I like to look at art that carries a clearly defined function. I love mandalas, diagrams, magick sigils, religious art (useful in spiritual practice), magickal pictures (meant to enable better hunting or a better harvest), and illustration used for advertising or to illuminate a narrative.
In my own art I want to imply but at the same time obscure function, as I want to create a space of potentiality >>> I want my drawings to carry evidence that something happened >>> I pull prints off of the components of my sculptures to emphasize activity and process >>> I repurpose found objects for my sculptures to give hints of history of use and also liberate the object from said history, thereby opening it up to a new history >>> I manipulate time and revision history by keeping my sculptures unfixed and unfinished, recombining the components differently for each installation, leaving openings for what will happen.
My recent installations completed this year have been described as “an in-between museum of things where you decide whether to stay or keep on living”, “a compelling game with unknown rules”, and "[an environment that] somehow parallels a cosmic drama in a subdued way."
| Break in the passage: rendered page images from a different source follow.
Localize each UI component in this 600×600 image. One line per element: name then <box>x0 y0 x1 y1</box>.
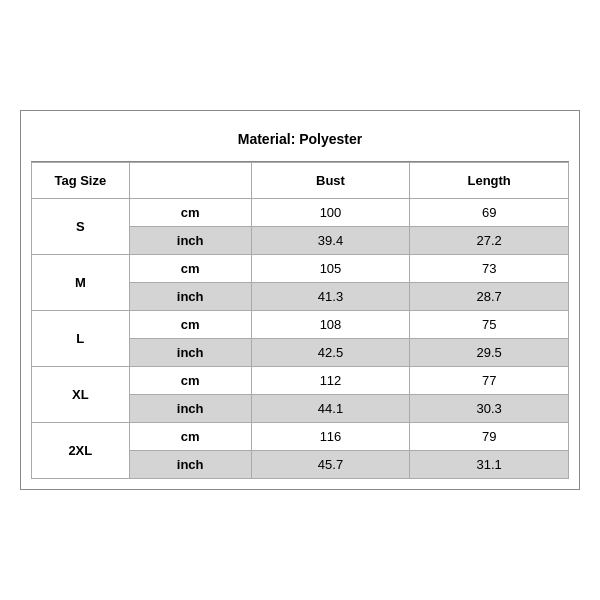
length-inch: 28.7 <box>410 283 569 311</box>
length-cm: 79 <box>410 423 569 451</box>
length-cm: 77 <box>410 367 569 395</box>
tag-size-header: Tag Size <box>32 163 130 199</box>
table-row: 2XLcm11679 <box>32 423 569 451</box>
size-chart-container: Material: Polyester Tag Size Bust Length… <box>20 110 580 490</box>
unit-cm: cm <box>129 311 251 339</box>
bust-header: Bust <box>251 163 410 199</box>
unit-cm: cm <box>129 367 251 395</box>
unit-inch: inch <box>129 283 251 311</box>
table-row: XLcm11277 <box>32 367 569 395</box>
unit-inch: inch <box>129 451 251 479</box>
bust-cm: 105 <box>251 255 410 283</box>
bust-cm: 108 <box>251 311 410 339</box>
table-row: Scm10069 <box>32 199 569 227</box>
size-cell: M <box>32 255 130 311</box>
table-row: Mcm10573 <box>32 255 569 283</box>
chart-title: Material: Polyester <box>31 121 569 162</box>
unit-inch: inch <box>129 339 251 367</box>
size-cell: 2XL <box>32 423 130 479</box>
unit-cm: cm <box>129 199 251 227</box>
length-cm: 69 <box>410 199 569 227</box>
bust-cm: 116 <box>251 423 410 451</box>
unit-inch: inch <box>129 395 251 423</box>
bust-inch: 44.1 <box>251 395 410 423</box>
bust-inch: 41.3 <box>251 283 410 311</box>
unit-cm: cm <box>129 423 251 451</box>
size-cell: XL <box>32 367 130 423</box>
bust-inch: 45.7 <box>251 451 410 479</box>
table-header-row: Tag Size Bust Length <box>32 163 569 199</box>
length-inch: 30.3 <box>410 395 569 423</box>
length-inch: 29.5 <box>410 339 569 367</box>
length-inch: 31.1 <box>410 451 569 479</box>
bust-inch: 39.4 <box>251 227 410 255</box>
length-cm: 75 <box>410 311 569 339</box>
size-cell: L <box>32 311 130 367</box>
length-header: Length <box>410 163 569 199</box>
length-cm: 73 <box>410 255 569 283</box>
bust-inch: 42.5 <box>251 339 410 367</box>
size-table: Tag Size Bust Length Scm10069inch39.427.… <box>31 162 569 479</box>
bust-cm: 112 <box>251 367 410 395</box>
size-cell: S <box>32 199 130 255</box>
length-inch: 27.2 <box>410 227 569 255</box>
unit-header <box>129 163 251 199</box>
unit-inch: inch <box>129 227 251 255</box>
unit-cm: cm <box>129 255 251 283</box>
bust-cm: 100 <box>251 199 410 227</box>
table-row: Lcm10875 <box>32 311 569 339</box>
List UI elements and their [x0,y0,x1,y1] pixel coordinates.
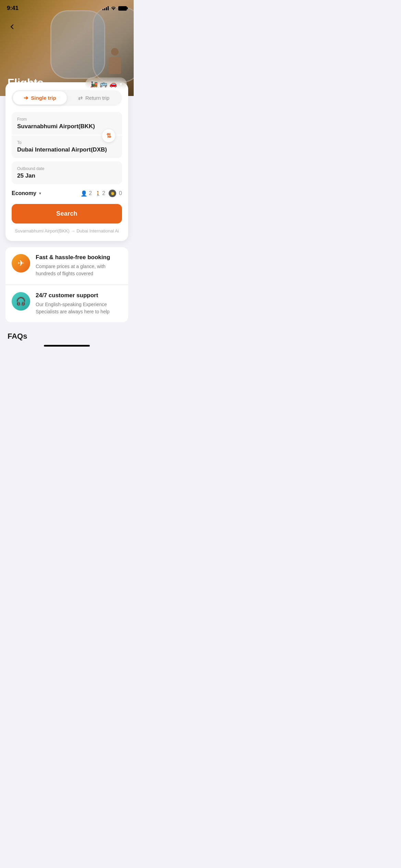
status-bar: 9:41 [0,0,134,14]
tab-single-trip[interactable]: ➔ Single trip [13,91,67,105]
transport-selector[interactable]: 🚂 🚌 🚗 ▾ [85,77,127,91]
feature-section: ✈ Fast & hassle-free booking Compare pri… [5,247,128,322]
support-icon-wrapper: 🎧 [12,292,30,311]
origin-destination-wrapper: From Suvarnabhumi Airport(BKK) ⇅ To Duba… [12,112,122,158]
infant-icon: 👶 [109,190,116,197]
booking-title: Fast & hassle-free booking [36,254,122,261]
support-description: Our English-speaking Experience Speciali… [36,301,122,315]
bus-icon: 🚌 [100,80,107,88]
signal-icon [102,6,109,10]
child-icon: 🚶 [95,191,101,196]
car-icon: 🚗 [109,80,117,88]
single-trip-icon: ➔ [24,95,28,101]
adult-count[interactable]: 👤 2 [81,190,92,197]
support-feature-text: 24/7 customer support Our English-speaki… [36,292,122,315]
train-icon: 🚂 [90,80,98,88]
passengers-row: Economy ▾ 👤 2 🚶 2 👶 0 [12,190,122,197]
from-label: From [17,117,117,122]
home-bar [44,345,90,347]
support-icon: 🎧 [16,297,26,306]
svg-point-0 [113,9,114,10]
trip-tabs: ➔ Single trip ⇄ Return trip [12,90,122,106]
transport-icons: 🚂 🚌 🚗 [90,80,117,88]
support-title: 24/7 customer support [36,292,122,299]
single-trip-label: Single trip [31,95,56,101]
tab-return-trip[interactable]: ⇄ Return trip [67,91,121,105]
feature-booking: ✈ Fast & hassle-free booking Compare pri… [5,247,128,284]
class-dropdown-icon: ▾ [39,191,41,196]
from-value: Suvarnabhumi Airport(BKK) [17,123,117,130]
child-count[interactable]: 🚶 2 [95,190,105,196]
date-label: Outbound date [17,166,117,171]
feature-support: 🎧 24/7 customer support Our English-spea… [5,285,128,322]
infant-count-value: 0 [119,190,122,196]
home-indicator [0,341,134,349]
booking-icon: ✈ [17,258,24,268]
to-label: To [17,140,117,145]
route-preview: Suvarnabhumi Airport(BKK) → Dubai Intern… [12,228,122,233]
booking-icon-wrapper: ✈ [12,254,30,273]
status-time: 9:41 [7,5,19,12]
back-button[interactable] [7,21,19,33]
battery-icon [118,6,127,11]
passenger-counts: 👤 2 🚶 2 👶 0 [81,190,122,197]
adult-icon: 👤 [81,190,87,197]
transport-dropdown-icon: ▾ [120,81,122,87]
status-icons [102,6,127,11]
faqs-section: FAQs [0,328,134,341]
swap-button[interactable]: ⇅ [102,129,115,142]
to-value: Dubai International Airport(DXB) [17,146,117,153]
return-trip-icon: ⇄ [78,95,83,101]
booking-description: Compare prices at a glance, with hundred… [36,263,122,277]
page-title: Flights [8,76,44,89]
adult-count-value: 2 [89,190,92,196]
search-card: ➔ Single trip ⇄ Return trip From Suvarna… [5,82,128,241]
faqs-title: FAQs [8,332,27,340]
return-trip-label: Return trip [85,95,109,101]
search-button[interactable]: Search [12,204,122,224]
infant-count[interactable]: 👶 0 [109,190,122,197]
booking-feature-text: Fast & hassle-free booking Compare price… [36,254,122,277]
hero-section: Flights 🚂 🚌 🚗 ▾ [0,0,134,96]
swap-icon: ⇅ [106,133,111,139]
date-field[interactable]: Outbound date 25 Jan [12,161,122,184]
date-value: 25 Jan [17,172,117,179]
class-label: Economy [12,190,36,196]
wifi-icon [111,6,116,10]
child-count-value: 2 [102,190,105,196]
class-selector[interactable]: Economy ▾ [12,190,41,196]
back-chevron-icon [11,24,15,29]
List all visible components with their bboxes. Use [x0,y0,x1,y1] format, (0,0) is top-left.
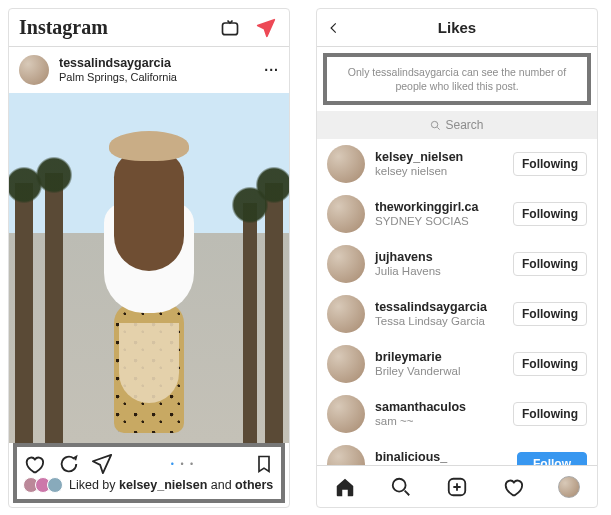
svg-point-1 [432,121,438,127]
liked-by-prefix: Liked by [69,478,119,492]
liker-username[interactable]: jujhavens [375,250,513,265]
liker-row: samanthaculossam ~~Following [317,389,597,439]
like-icon[interactable] [23,453,45,475]
back-icon[interactable] [327,18,341,38]
author-username[interactable]: tessalindsaygarcia [59,56,264,71]
visibility-notice: Only tessalindsaygarcia can see the numb… [323,53,591,105]
liked-by-middle: and [207,478,235,492]
tab-search-icon[interactable] [390,476,412,498]
liker-avatar[interactable] [327,345,365,383]
share-icon[interactable] [91,453,113,475]
likes-pane: Likes Only tessalindsaygarcia can see th… [316,8,598,508]
liker-avatar[interactable] [327,245,365,283]
liker-username[interactable]: samanthaculos [375,400,513,415]
svg-rect-0 [223,23,238,35]
following-button[interactable]: Following [513,152,587,176]
liker-row: brileymarieBriley VanderwalFollowing [317,339,597,389]
liker-display-name: Julia Havens [375,265,513,279]
liker-avatar[interactable] [327,145,365,183]
liker-display-name: Tessa Lindsay Garcia [375,315,513,329]
liker-row: tessalindsaygarciaTessa Lindsay GarciaFo… [317,289,597,339]
liker-mini-avatar [47,477,63,493]
liker-display-name: SYDNEY SOCIAS [375,215,513,229]
follow-button[interactable]: Follow [517,452,587,465]
liker-avatar[interactable] [327,295,365,333]
tab-profile-avatar[interactable] [558,476,580,498]
liker-username[interactable]: binalicious_ [375,450,517,465]
post-location[interactable]: Palm Springs, California [59,71,264,84]
likers-list: kelsey_nielsenkelsey nielsenFollowingthe… [317,139,597,465]
liker-display-name: kelsey nielsen [375,165,513,179]
liker-username[interactable]: brileymarie [375,350,513,365]
tab-bar [317,465,597,507]
feed-header: Instagram [9,9,289,47]
save-icon[interactable] [253,453,275,475]
liker-display-name: sam ~~ [375,415,513,429]
liker-avatar[interactable] [327,395,365,433]
post-header: tessalindsaygarcia Palm Springs, Califor… [9,47,289,93]
comment-icon[interactable] [57,453,79,475]
svg-point-2 [393,478,406,491]
author-avatar[interactable] [19,55,49,85]
following-button[interactable]: Following [513,202,587,226]
liker-username[interactable]: kelsey_nielsen [375,150,513,165]
igtv-icon[interactable] [219,17,241,39]
following-button[interactable]: Following [513,402,587,426]
tab-activity-icon[interactable] [502,476,524,498]
liker-avatar[interactable] [327,195,365,233]
feed-pane: Instagram tessalindsaygarcia Palm Spring… [8,8,290,508]
tab-add-icon[interactable] [446,476,468,498]
following-button[interactable]: Following [513,252,587,276]
liker-row: binalicious_A L B I N AFollow [317,439,597,465]
liker-username[interactable]: tessalindsaygarcia [375,300,513,315]
following-button[interactable]: Following [513,352,587,376]
likes-header: Likes [317,9,597,47]
search-input[interactable]: Search [317,111,597,139]
search-placeholder: Search [445,118,483,132]
tab-home-icon[interactable] [334,476,356,498]
carousel-dots: • • • [113,459,253,469]
liked-by-others[interactable]: others [235,478,273,492]
post-more-icon[interactable]: ··· [264,62,279,78]
likes-title: Likes [438,19,476,36]
liker-row: jujhavensJulia HavensFollowing [317,239,597,289]
following-button[interactable]: Following [513,302,587,326]
post-actions-highlight: • • • Liked by kelsey_nielsen and others [13,443,285,503]
liker-display-name: Briley Vanderwal [375,365,513,379]
liked-by-row[interactable]: Liked by kelsey_nielsen and others [23,477,275,493]
liked-by-lead[interactable]: kelsey_nielsen [119,478,207,492]
direct-icon[interactable] [255,17,277,39]
brand-logo: Instagram [19,16,108,39]
post-photo[interactable] [9,93,289,443]
liker-row: kelsey_nielsenkelsey nielsenFollowing [317,139,597,189]
liker-username[interactable]: theworkinggirl.ca [375,200,513,215]
liker-row: theworkinggirl.caSYDNEY SOCIASFollowing [317,189,597,239]
liker-avatar[interactable] [327,445,365,465]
They have also been described as “theatrical.” However, as much as I appreciate what this term might commonly be referring to, as in a dramatic residue or resonance, I think I am looking more at the functionality of that feeling rather than an aftertaste or after-effect. The space of live performance is different than our conception of an object or installation. It is an affected and changeable space. A persistent sneeze at a Mozart concerto will change the concerto, at least for the audience and likely for the performers as well. We conventionally expect certain types of lighting to complement performance, or a certain atmosphere. Similarly, there is a functionality to the environment created for religious services or other functional human activities meant to be set apart from daily life.
I am using my environmental alterations not as signifiers of theatricality but actually to serve a function. I want to create a temporary autonomous zone (temporary space that eludes formal structures of control) that opens itself to possibility and resists a limiting (controlling) definition. At the same time, I’m resisting the format of gallery which is too tied to the idea of marketplace and relegates the function of the work to meaningful interior decoration. Creating a feeling that something could happen, should happen, or is supposed to happen based on the signifiers in the room is my goal. Nothing should happen. The space and the work within it should remain charged with potentiality, like the feeling of standing on an empty stage.
Building upon a 27 year history as stage performer and rock singer, Karim Shuquem creates installations, sculptures, and prints that have relationship with staging, temporality, and process. Shuquem has recently completed the Otis College MFA program and works as an art handler and art teacher and continues to provide vocals for the Phantom Limbs and the BoyScouts of Annihilation.